Thursday 17 November 2016

insondable

It was late in the afternoon and I was embracing the heat. It appears there is no ‘cool of the day’ here in Benin. Meltingly hot, I found myself attending a ceremony for a man I had come to know, to receive one of the highest honours in his Country: For service to his nation, by order of the President. The usual ‘protocol’ was observed – hierarchy is important here - and I listened in awe at his lists of achievements for health care in Benin. A true hero. As the heat sapped the life out of me, I wondered if I could have done it – if I could have got out of bed every morning to 99% humidity and to a workplace where my love for people was bound within limits I could not control. I wondered how his compassion hadn’t died or faded to apathy. Maybe it had somedays. Anyways… his turn came to return the speech. My ears cling to every word and I do my best to follow without making my own story up… ‘Merci a Dieu – notre Dieu insondable….’… the room rippled with soft and heartfelt ‘Amen’s’. Something had been said and I needed to know what it was. Something in the room had woken up.

I scrabbled for my dictionary…. Insondable. ‘unfathomable’. Now I get it. He was talking of our unfathomable God. And everyone agreed.

I’ve had the privilege of spending a few hours on some of the wards we are doing mentoring projects on this last couple of weeks. It fills my heart. I wonder how the nurse so ably does 7 dressings on the trot, with one single sterile dressing tray and somehow keeps it (pretty much) sterile for all 7 patients. I wonder at hours spent folding pieces of gauze, cut from big rolls of it… because the pre packs cost way too much. I wonder how their skilled hands twist and fold to make dressings I thought only Johnson and Johnson knew how to create. I hear the cries of young children in pain because their parents can’t afford the pain killers they need. I watch a mothers head drop to the floor as she awaits her child’s dressing, only to be told they cannot do it because she cannot afford the supplies and the wound stays dirty.

I can’t even take it. Unfathomable. In the wrong sense of the word.

What on Earth gave me the right to be born in a Country where we lavishly throw many of these things away? Where we tidy away half open packets of gauze in the bin and buy Paracetamol for 16p. Why should it be so? How can it be OK? It’s not. And it should wrench my heart and make me want to scream. That is OK. That is the only right response.

And yet our God is unfathomable. These people who have so little are the happiest I know. They giggle about Yovos (White people) trying to say their names and they generously offer me a bite of their lunch. They make me feel alive and they remind me that our God is unfathomable. They know it more than I, and I am jealous of that. They know they have nothing else. They have nothing. Yes, I am jealous of that. Unfathomable.

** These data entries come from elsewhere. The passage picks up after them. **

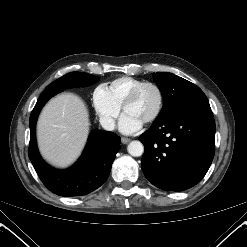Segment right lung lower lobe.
Returning <instances> with one entry per match:
<instances>
[{
	"instance_id": "right-lung-lower-lobe-1",
	"label": "right lung lower lobe",
	"mask_w": 247,
	"mask_h": 247,
	"mask_svg": "<svg viewBox=\"0 0 247 247\" xmlns=\"http://www.w3.org/2000/svg\"><path fill=\"white\" fill-rule=\"evenodd\" d=\"M59 92L61 91L45 90L31 113L28 155L47 189L60 196H81L94 191L106 181L115 155L121 147L120 138L111 132L93 131L82 156L72 167L57 170L48 165L37 149L36 121L44 104Z\"/></svg>"
}]
</instances>
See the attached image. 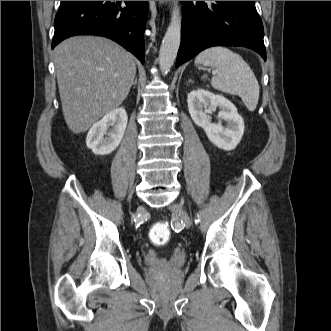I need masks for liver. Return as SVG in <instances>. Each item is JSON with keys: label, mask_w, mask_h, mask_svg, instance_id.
<instances>
[{"label": "liver", "mask_w": 331, "mask_h": 331, "mask_svg": "<svg viewBox=\"0 0 331 331\" xmlns=\"http://www.w3.org/2000/svg\"><path fill=\"white\" fill-rule=\"evenodd\" d=\"M62 111L74 133L87 131L126 99L136 75L133 56L98 36H74L54 49Z\"/></svg>", "instance_id": "obj_1"}]
</instances>
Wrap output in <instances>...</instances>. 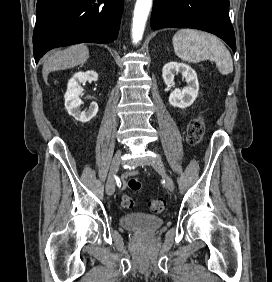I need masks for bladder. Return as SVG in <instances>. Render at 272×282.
Here are the masks:
<instances>
[{"label": "bladder", "mask_w": 272, "mask_h": 282, "mask_svg": "<svg viewBox=\"0 0 272 282\" xmlns=\"http://www.w3.org/2000/svg\"><path fill=\"white\" fill-rule=\"evenodd\" d=\"M119 222L122 227L128 230L142 234H150L162 226L163 219L154 215L132 213L120 217Z\"/></svg>", "instance_id": "obj_1"}]
</instances>
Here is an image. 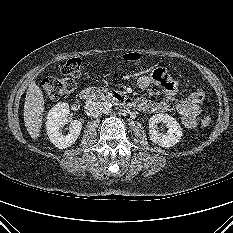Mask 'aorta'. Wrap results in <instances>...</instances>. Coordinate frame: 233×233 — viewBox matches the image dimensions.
<instances>
[{
  "mask_svg": "<svg viewBox=\"0 0 233 233\" xmlns=\"http://www.w3.org/2000/svg\"><path fill=\"white\" fill-rule=\"evenodd\" d=\"M111 110H112V104L109 103V102H104L102 112L103 113H109Z\"/></svg>",
  "mask_w": 233,
  "mask_h": 233,
  "instance_id": "762f6f07",
  "label": "aorta"
}]
</instances>
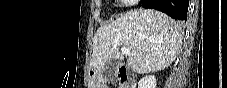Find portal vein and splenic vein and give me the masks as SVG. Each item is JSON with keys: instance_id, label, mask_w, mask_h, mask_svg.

I’m going home in a few weeks for Christmas and I don’t know if I can do it. I want to see nature and breathe fresh breezes. I want to see friends and hug family tight. But please don’t make me face the reality that I do not know my unfathomable God as well as my friends here do. Please don’t let me get distracted with stuff and wrap myself in control and fear.

Please instead sweep me up in an awe – of your great grace, of your great love, of the beauty of your birth and your gift of eternity. Overwhelm me in that and allow me to love generously. Allow me the gift of being loved generously too. I long for those things.

And let my unfathomable God be seen for who He is.